━━━━━ Records for this task

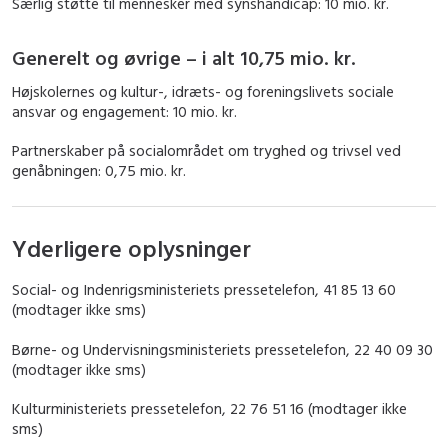
Særlig støtte til mennesker med synshandicap: 10 mio. kr.
Generelt og øvrige – i alt 10,75 mio. kr.
Højskolernes og kultur-, idræts- og foreningslivets sociale
ansvar og engagement: 10 mio. kr.
Partnerskaber på socialområdet om tryghed og trivsel ved
genåbningen: 0,75 mio. kr.
Yderligere oplysninger
Social- og Indenrigsministeriets pressetelefon, 41 85 13 60
(modtager ikke sms)
Børne- og Undervisningsministeriets pressetelefon, 22 40 09 30
(modtager ikke sms)
Kulturministeriets pressetelefon, 22 76 51 16 (modtager ikke
sms)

━━━━━━━━━━

Problem statement —
Nothing but an exact copy is asked for: the lines from the start of the records through the line with "Social- og Indenrigsministeriets", both ends included, minus any pictures.

Answer section —
Særlig støtte til mennesker med synshandicap: 10 mio. kr.
Generelt og øvrige – i alt 10,75 mio. kr.
Højskolernes og kultur-, idræts- og foreningslivets sociale
ansvar og engagement: 10 mio. kr.
Partnerskaber på socialområdet om tryghed og trivsel ved
genåbningen: 0,75 mio. kr.
Yderligere oplysninger
Social- og Indenrigsministeriets pressetelefon, 41 85 13 60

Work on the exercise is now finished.